INSTRUCTIONS TO FOLLOW
Using the data below, work out how many lines contain the word "thưởng", then state that number without comment.

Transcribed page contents
•••
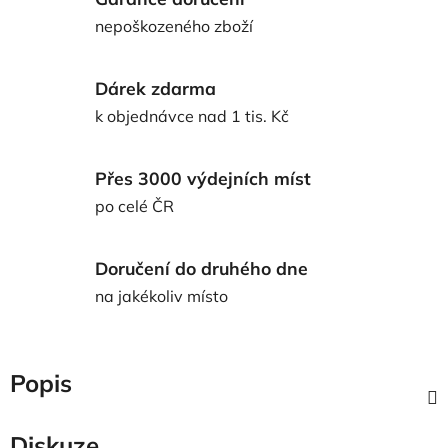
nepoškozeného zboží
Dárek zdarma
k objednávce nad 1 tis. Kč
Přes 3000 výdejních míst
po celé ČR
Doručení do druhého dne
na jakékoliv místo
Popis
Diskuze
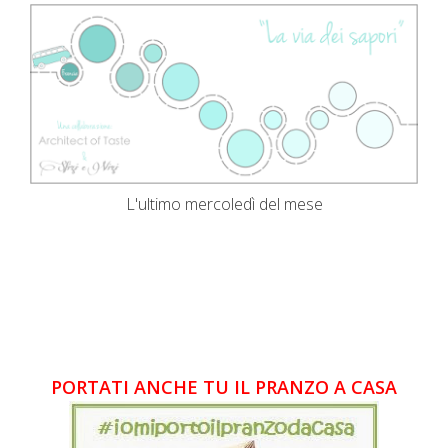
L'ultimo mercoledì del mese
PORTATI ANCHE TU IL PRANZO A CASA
•••
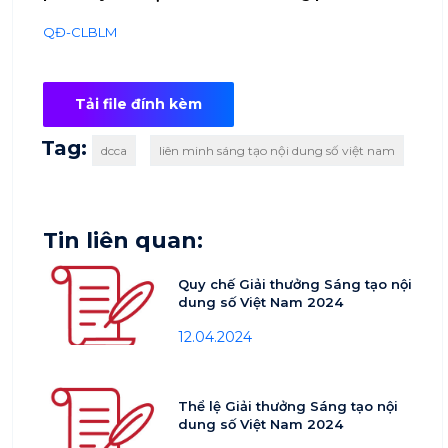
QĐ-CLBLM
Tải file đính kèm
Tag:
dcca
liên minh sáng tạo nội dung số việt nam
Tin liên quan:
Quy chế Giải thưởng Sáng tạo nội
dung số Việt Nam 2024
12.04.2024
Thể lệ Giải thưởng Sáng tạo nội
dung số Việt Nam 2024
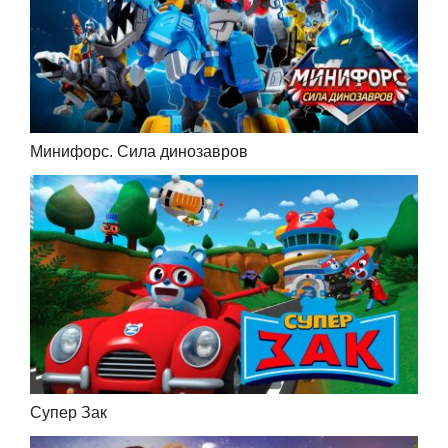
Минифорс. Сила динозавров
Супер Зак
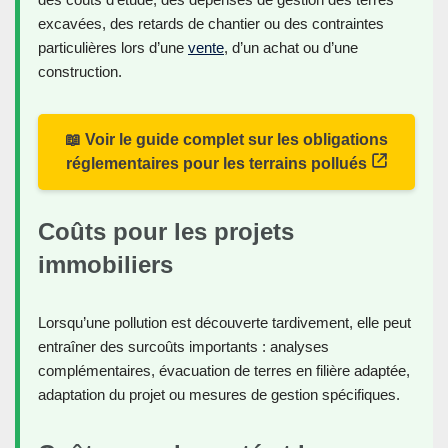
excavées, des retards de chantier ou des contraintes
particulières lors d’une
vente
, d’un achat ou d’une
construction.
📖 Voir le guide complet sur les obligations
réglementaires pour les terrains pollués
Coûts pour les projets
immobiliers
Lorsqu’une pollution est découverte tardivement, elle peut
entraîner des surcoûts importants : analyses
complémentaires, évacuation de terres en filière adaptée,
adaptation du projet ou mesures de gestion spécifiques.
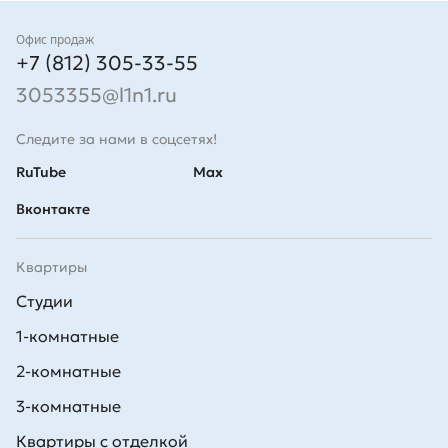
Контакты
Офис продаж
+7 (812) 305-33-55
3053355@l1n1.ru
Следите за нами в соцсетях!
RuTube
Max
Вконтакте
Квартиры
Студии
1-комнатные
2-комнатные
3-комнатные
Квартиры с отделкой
•••
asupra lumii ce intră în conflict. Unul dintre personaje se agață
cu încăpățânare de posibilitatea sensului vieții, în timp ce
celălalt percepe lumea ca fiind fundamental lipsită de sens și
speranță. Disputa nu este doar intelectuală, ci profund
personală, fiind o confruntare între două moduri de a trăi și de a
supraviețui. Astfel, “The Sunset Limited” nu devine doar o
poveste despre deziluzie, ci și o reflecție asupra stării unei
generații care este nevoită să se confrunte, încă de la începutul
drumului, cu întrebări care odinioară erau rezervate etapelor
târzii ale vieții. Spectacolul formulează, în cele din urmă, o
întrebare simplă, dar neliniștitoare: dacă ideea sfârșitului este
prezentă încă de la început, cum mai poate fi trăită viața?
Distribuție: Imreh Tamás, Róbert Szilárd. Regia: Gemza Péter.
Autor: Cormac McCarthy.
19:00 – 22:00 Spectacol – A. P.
•••
FINISHED TASK
2